Sunday, November 6, 2016

By His Cross and Resurrection, He has Set Us Free, the Thirty-second Sunday in Ordinary Time–Year C


My Sisters and Brothers:

In the prayers of the Mass, we proclaim and profess “Save us Savior of the World, for by your Cross and Resurrection, you have set us free!”  We call this “the Mystery of Faith,” and as baptized Christians, we believe freedom from sin, salvation, resurrection, and unending life, are promised to us by our faith.  These concepts help us to understand who we are as children of God, they guide our paths through our present lives, they give us abiding hope, and they’re great consolations for those who mourn the passing of loved ones.  Today’s Scripture readings give us reason to reflect on these fundamental Christian ideas, and they challenge us to know who we are from eternal perspectives!

The Old Testament “martyrdom of a Maccabean mother and her seven sons,” only partially narrated in today’s first reading, happened nearly two-hundred years before the birth of Jesus (see 2 Maccabees 7:1-2, 9-14).  At the time, faithful Jews who lived in and near Jerusalem were persecuted and martyred by the evil pagan ruler Antiochus IV Epiphanes and his cohorts.  As they were about to die at the hands of their tormentors, the mother and her sons fearlessly testified to their belief in the resurrection of the dead; these testimonies gave them courage to face their deaths with the hope of new lives that would never end.

The professions of faith of the Maccabean mother and her sons speak to the theme of today’s Gospel, in which Jesus taught about the resurrection of the dead (see Luke 20:34-35).  As with the new realities and eternal lives expected by the Maccabees, Jesus assured his followers their heavenly existence would also be very much different from those experienced in the flesh.  Jesus promised salvation and an eternal life of complete and total happiness in the presence of God the ever-loving Father.  He clearly proclaimed a life after death to be enjoyed with those loved and cherished in the here-and-now (such as family members and dear friends), but that would be passionately focused completely on God, and free of any earthly limitations (such as the worldly needs to have possessions, or to be contractually bound to husbands or wives).
 
Teachings about salvation, resurrection, and eternal life are often at the top of my thoughts as I celebrate baptisms and funerals, the two “bookends” of most Christian lives!  In fact, I always get a little choked up when, after baptizing a newborn baby and presenting the child’s family with a lighted candle, I speak the words “this light is entrusted to you to be kept burning brightly . . . when the Lord comes, may you go out to meet him with all the saints in the heavenly kingdom.”  Similar words get me a bit “verklempt” during funeral rituals when I pray “merciful Lord, turn toward us, and listen to our prayers: open the gates of paradise to your servant and help us who remain to comfort one another with assurances of faith, until we all meet in Christ and are with you and with our dear loved one forever.”  The hope of resurrection permeates our journey of life, from beginning to end!

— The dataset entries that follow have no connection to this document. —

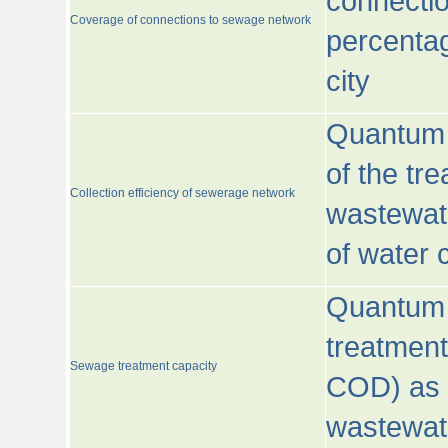
connecti
Coverage of connections to sewage network
percentag
city
Quantum o
of the tre
Collection efficiency of sewerage network
wastewat
of water
Quantum 
treatmen
Sewage treatment capacity
COD) as 
wastewat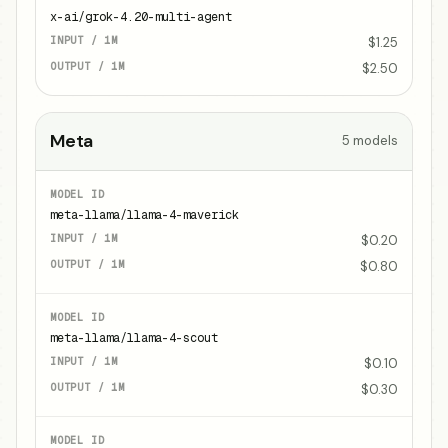
x-ai/grok-4.20-multi-agent
$1.25
$2.50
Meta
5
models
meta-llama/llama-4-maverick
$0.20
$0.80
meta-llama/llama-4-scout
$0.10
$0.30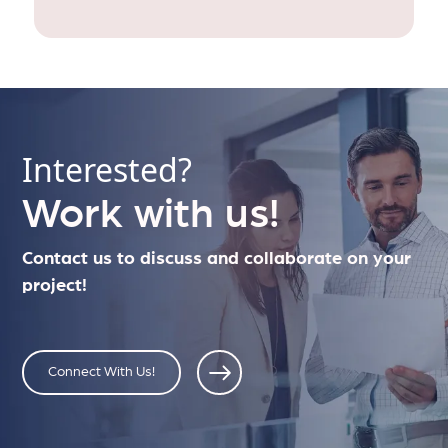
Interested?
Work with us!
Contact us to discuss and collaborate on your
project!
Connect With Us!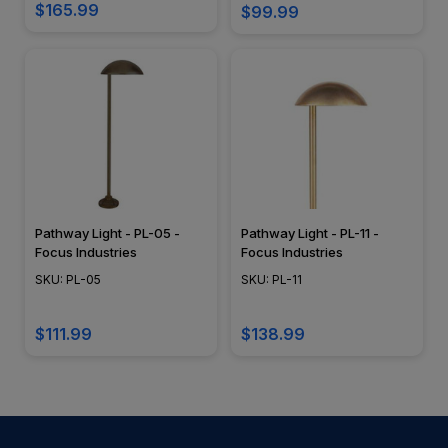
$165.99
$99.99
Pathway Light - PL-05 -
Pathway Light - PL-11 -
Focus Industries
Focus Industries
SKU: PL-05
SKU: PL-11
$111.99
$138.99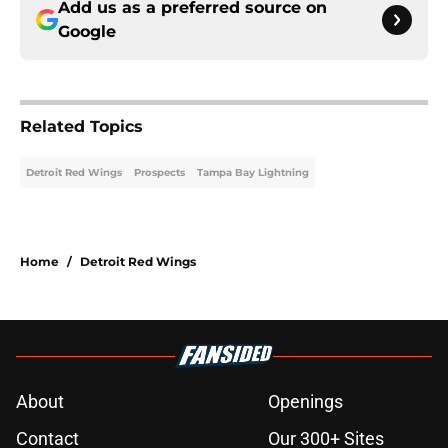
Add us as a preferred source on
Google
Related Topics
Detroit Red Wings
Prospects
Tampa Bay Lightning
Home
/
Detroit Red Wings
About
Openings
Contact
Our 300+ Sites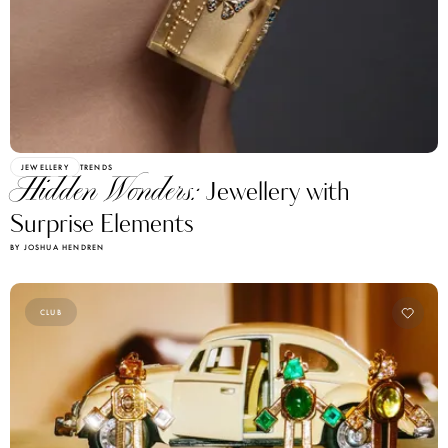
JEWELLERY
TRENDS
Hidden Wonders:
Jewellery with
Surprise Elements
BY JOSHUA HENDREN
CLUB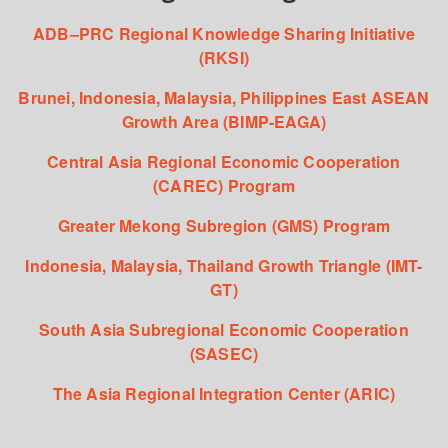
ADB–PRC Regional Knowledge Sharing Initiative
(RKSI)
Brunei, Indonesia, Malaysia, Philippines East ASEAN
Growth Area (BIMP-EAGA)
Central Asia Regional Economic Cooperation
(CAREC) Program
Greater Mekong Subregion (GMS) Program
Indonesia, Malaysia, Thailand Growth Triangle (IMT-
GT)
South Asia Subregional Economic Cooperation
(SASEC)
The Asia Regional Integration Center (ARIC)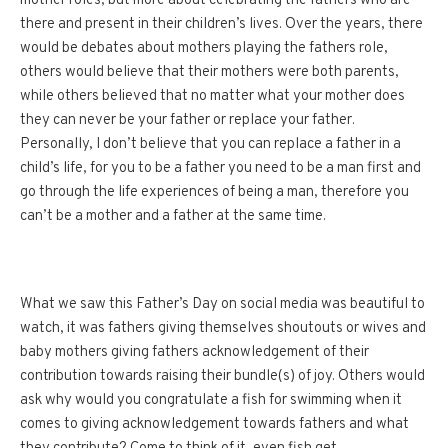
mother roles, but more about celebrating the fathers who are
there and present in their children’s lives. Over the years, there
would be debates about mothers playing the fathers role,
others would believe that their mothers were both parents,
while others believed that no matter what your mother does
they can never be your father or replace your father.
Personally, I don’t believe that you can replace a father in a
child’s life, for you to be a father you need to be a man first and
go through the life experiences of being a man, therefore you
can’t be a mother and a father at the same time.
What we saw this Father’s Day on social media was beautiful to
watch, it was fathers giving themselves shoutouts or wives and
baby mothers giving fathers acknowledgement of their
contribution towards raising their bundle(s) of joy. Others would
ask why would you congratulate a fish for swimming when it
comes to giving acknowledgement towards fathers and what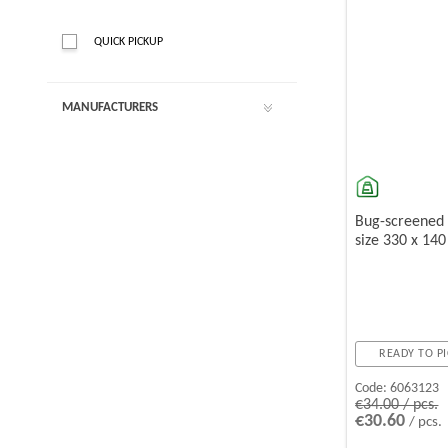
QUICK PICKUP
MANUFACTURERS
Bug-screened
size 330 x 14
READY TO PI
Code:
6063123
€34.00 / pcs.
€30.60
/ pcs.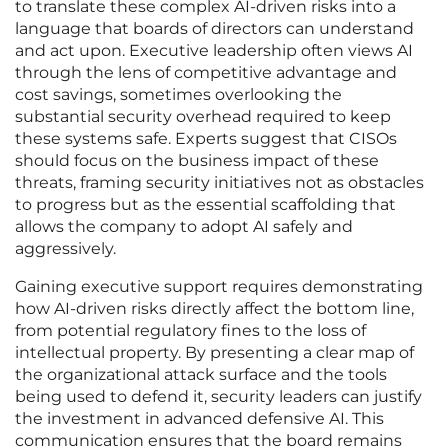
to translate these complex AI-driven risks into a
language that boards of directors can understand
and act upon. Executive leadership often views AI
through the lens of competitive advantage and
cost savings, sometimes overlooking the
substantial security overhead required to keep
these systems safe. Experts suggest that CISOs
should focus on the business impact of these
threats, framing security initiatives not as obstacles
to progress but as the essential scaffolding that
allows the company to adopt AI safely and
aggressively.
Gaining executive support requires demonstrating
how AI-driven risks directly affect the bottom line,
from potential regulatory fines to the loss of
intellectual property. By presenting a clear map of
the organizational attack surface and the tools
being used to defend it, security leaders can justify
the investment in advanced defensive AI. This
communication ensures that the board remains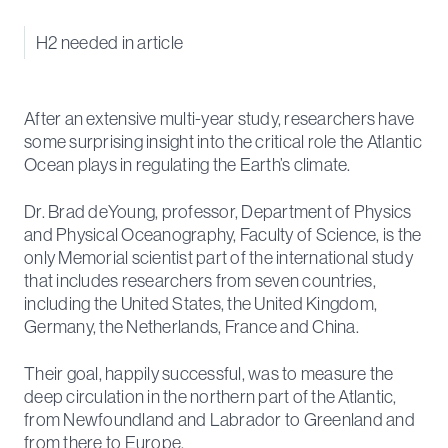
H2 needed in article
After an extensive multi-year study, researchers have
some surprising insight into the critical role the Atlantic
Ocean plays in regulating the Earth’s climate.
Dr. Brad deYoung, professor, Department of Physics
and Physical Oceanography, Faculty of Science, is the
only Memorial scientist part of the international study
that includes researchers from seven countries,
including the United States, the United Kingdom,
Germany, the Netherlands, France and China.
Their goal, happily successful, was to measure the
deep circulation in the northern part of the Atlantic,
from Newfoundland and Labrador to Greenland and
from there to Europe.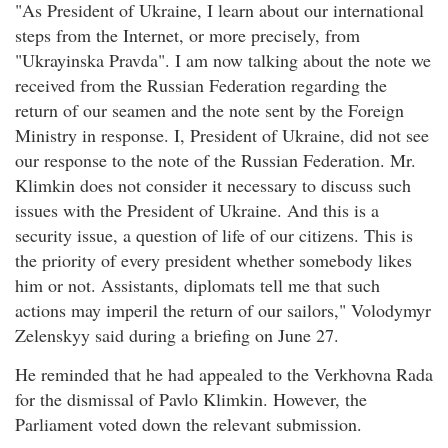
"As President of Ukraine, I learn about our international
steps from the Internet, or more precisely, from
"Ukrayinska Pravda". I am now talking about the note we
received from the Russian Federation regarding the
return of our seamen and the note sent by the Foreign
Ministry in response. I, President of Ukraine, did not see
our response to the note of the Russian Federation. Mr.
Klimkin does not consider it necessary to discuss such
issues with the President of Ukraine. And this is a
security issue, a question of life of our citizens. This is
the priority of every president whether somebody likes
him or not. Assistants, diplomats tell me that such
actions may imperil the return of our sailors," Volodymyr
Zelenskyy said during a briefing on June 27.
He reminded that he had appealed to the Verkhovna Rada
for the dismissal of Pavlo Klimkin. However, the
Parliament voted down the relevant submission.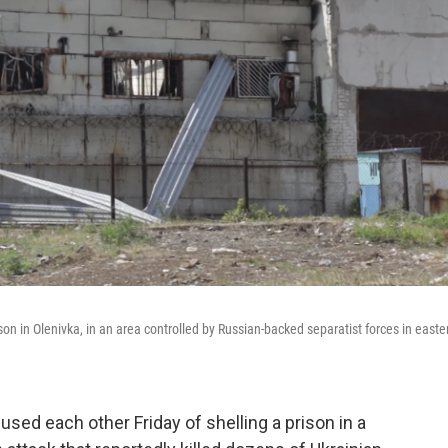
ison in Olenivka, in an area controlled by Russian-backed separatist forces in easte
sed each other Friday of shelling a prison in a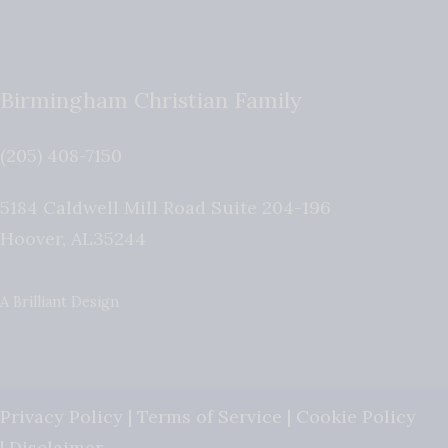
Birmingham Christian Family
(205) 408-7150
5184 Caldwell Mill Road Suite 204-196
Hoover
,
AL
35244
A Brilliant Design
Privacy Policy
|
Terms of Service
|
Cookie Policy
|
Disclaimer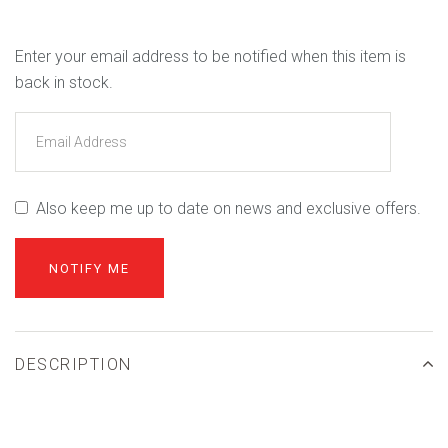
Enter your email address to be notified when this item is
back in stock.
Also keep me up to date on news and exclusive offers.
DESCRIPTION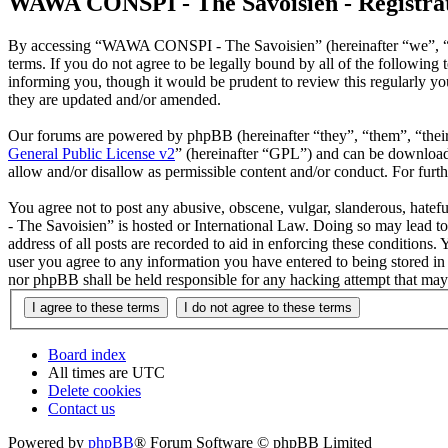
WAWA CONSPI - The Savoisien - Registra
By accessing “WAWA CONSPI - The Savoisien” (hereinafter “we”, “u
terms. If you do not agree to be legally bound by all of the follow
informing you, though it would be prudent to review this regularly 
they are updated and/or amended.
Our forums are powered by phpBB (hereinafter “they”, “them”, “the
General Public License v2
” (hereinafter “GPL”) and can be downlo
allow and/or disallow as permissible content and/or conduct. For fur
You agree not to post any abusive, obscene, vulgar, slanderous, hate
- The Savoisien” is hosted or International Law. Doing so may lead t
address of all posts are recorded to aid in enforcing these condition
user you agree to any information you have entered to being stored i
nor phpBB shall be held responsible for any hacking attempt that may
Board index
All times are
UTC
Delete cookies
Contact us
Powered by
phpBB
® Forum Software © phpBB Limited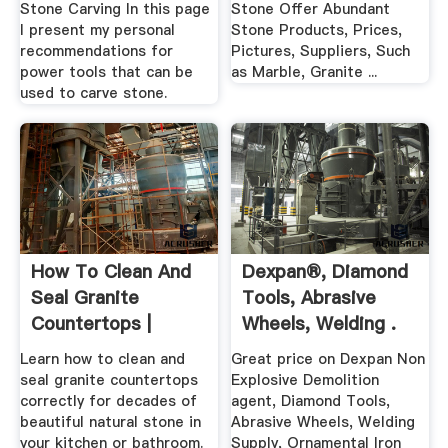
Stone Carving In this page
Stone Offer Abundant
I present my personal
Stone Products, Prices,
recommendations for
Pictures, Suppliers, Such
power tools that can be
as Marble, Granite ...
used to carve stone.
How To Clean And
Dexpan®, Diamond
Seal Granite
Tools, Abrasive
Countertops |
Wheels, Welding .
Daltile
Learn how to clean and
Great price on Dexpan Non
seal granite countertops
Explosive Demolition
correctly for decades of
agent, Diamond Tools,
beautiful natural stone in
Abrasive Wheels, Welding
your kitchen or bathroom.
Supply, Ornamental Iron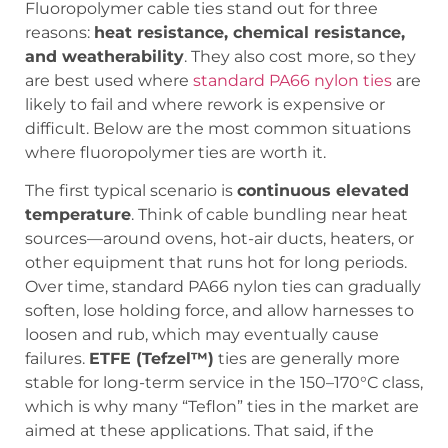
Fluoropolymer cable ties stand out for three
reasons:
heat resistance, chemical resistance,
and weatherability
. They also cost more, so they
are best used where
standard PA66 nylon ties
are
likely to fail and where rework is expensive or
difficult. Below are the most common situations
where fluoropolymer ties are worth it.
The first typical scenario is
continuous elevated
temperature
. Think of cable bundling near heat
sources—around ovens, hot-air ducts, heaters, or
other equipment that runs hot for long periods.
Over time, standard PA66 nylon ties can gradually
soften, lose holding force, and allow harnesses to
loosen and rub, which may eventually cause
failures.
ETFE (Tefzel™)
ties are generally more
stable for long-term service in the 150–170°C class,
which is why many “Teflon” ties in the market are
aimed at these applications. That said, if the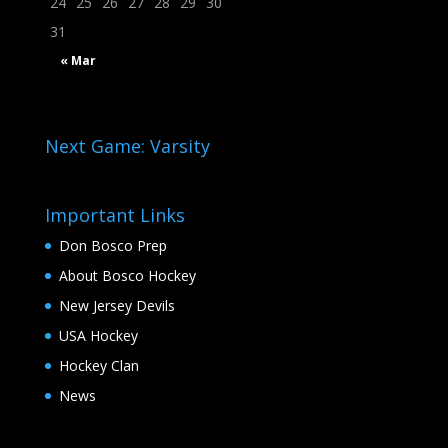
24
25
26
27
28
29
30
31
« Mar
Next Game: Varsity
Important Links
Don Bosco Prep
About Bosco Hockey
New Jersey Devils
USA Hockey
Hockey Clan
News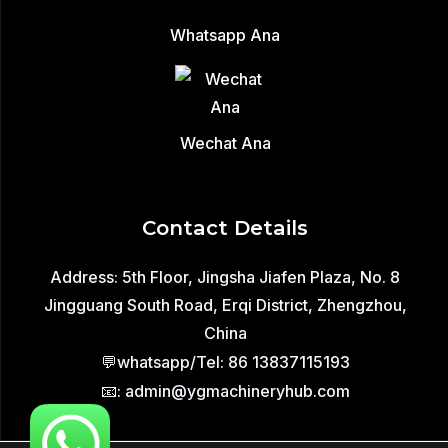
Whatsapp Ana
Wechat Ana
Contact Details
Address: 5th Floor, Jingsha Jiafen Plaza, No. 8
Jingguang South Road, Erqi District, Zhengzhou,
China
💬whatsapp/Tel: 86 13837115193
📧: admin@ygmachineryhub.com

The Mystery of Faith” assures us Jesus “saves us as the Savior of the World, and by his cross and resurrection, has set us free!”  As we contemplate the salvation, resurrection, and eternal life promised by our baptismal faith, let’s fear no evil, nor worry about any human limitations we might face while walking the paths of our present lives. 

My friends, keeping our eyes focused on the promise of eternal life, let’s be confident Jesus saves us and has come to set us free!